Early-stage founders cannot just go away from the TAM-the concept of having a total recognition market to disrupt and conquer them at the beginning. But the Index Ventures partner Jahani Sardana There is a reminder for all the founders who are concerned about the search for TAM for their products or services: there have been many startup markets that were not currently present at the time.
“What was the market for search before Google?” Sardana asked the audience earlier this month in all the 2025 stage event of the Tech Crunch in Boston. “What was the operating system market before Microsoft, or what was the cloud market before Amazon?”
Sardana compared the TAM with surfing. In every few years, it is important to ride on the founders of large -scale waves here – the Internet came first, then the mobile wave, then the cloud, and now, he said, the greatest wave of all: artificial intelligence.
“Have you created the right product to ride this wave?” It continued. “This is what we call the product market fit.”

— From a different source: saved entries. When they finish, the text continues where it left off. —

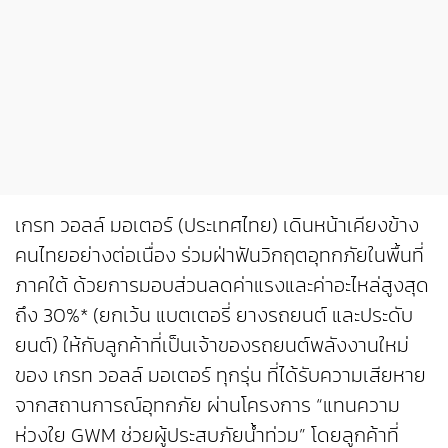
เกรท วอลล์ มอเตอร์ (ประเทศไทย) เดินหน้าเคียงข้าง
คนไทยอย่างต่อเนื่อง ร่วมฝ่าฟันวิกฤตอุทกภัยในพื้นที่
ภาคใต้ ด้วยการมอบส่วนลดค่าแรงและค่าอะไหล่สูงสุด
ถึง 30%* (ยกเว้น แบตเตอรี่ ยางรถยนต์ และประดับ
ยนต์) ให้กับลูกค้าที่เป็นเจ้าของรถยนต์พลังงานใหม่
ของ เกรท วอลล์ มอเตอร์ ทุกรุ่น ที่ได้รับความเสียหาย
จากสถานการณ์อุทกภัย ผ่านโครงการ “แทนความ
ห่วงใย GWM ช่วยผู้ประสบภัยน้ำท่วม” โดยลูกค้าที่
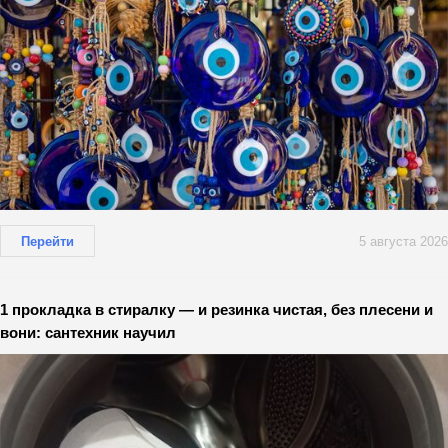
Перейти
5 августа 2026
1 прокладка в стиралку — и резинка чистая, без плесени и
вони: сантехник научил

Which Tom Bucket are you in?
Sardana kept Tim in three buckets: known market, emerging market, and hidden market.
First, the well -known market, already exists, and this happens when a founder tries to change the current current and he has to prove to an investor why his startup idea is better.
Taxkarnch event
San Francisco
|
October 27-29, 2025
“Everyone cleanses their teeth,” he said. “You have to tell me why you are making a better toothbrush.”
The emerging market occurs when a specific market sector is using a product, and there are possibilities for its mainstream.
“Think about it before the non -alcohol beer cools down,” Sardana said.
Then there is a hidden market, which Sardana “is the largest trap” and “a little bit of a dark art.”
The market does not exist, and the founder must make one and investors have to provide evidence of how modern they can be.
“Think about smartphones in 2006; no one knew that they wanted them and changed the world,” he said, “He later added that” people do not know what they are looking for and sometimes you have to show them what is possible. ”
At each stage, the audience, many of whom are the founders of the early stage, with questions, to a great extent about what investors want to see. For example, do investors want to see Tom slide in the pitch deck?
“It’s okay to make this slide and talk about mathematics behind his Tom,” said Sardana, although he added that when investors are sometimes angry when the founders relies heavily on the industry matrix rather than having their own separate insights. Sardana also warned the founders not to rely too much on industry reports. If a founder relies heavily on an external service so that he orders how he thinks of the market, it can indicate that he has never thought deeply about the market he is trying to build.
“How do you size in markets, especially in big markets?” A member of the audience asked.
“Well, this question hurts,” Sardana said. However, the index once spent on Air BNB, after believing that its Tom is very small.
“The fact is that Airbon B created a whole new inventory, which is now larger than the hotel’s largest brands, and this has led to a major change in travel methods.” “You want to focus again, unlock the supply, and once you unlock the supply, how will the behavior change?”
The audience also asked Sardana that the company is standing in front of an investor like itself?
A tough, Sardana said, but is really important. He added that finally, if a founder can understand who is the user and why they are ready to buy their products, then no company should have any problem in standing in front of the investors.
“We are in business to test more than markets or products or anything else,” he said. “When you talk about your market, it’s really the lens on your wish.”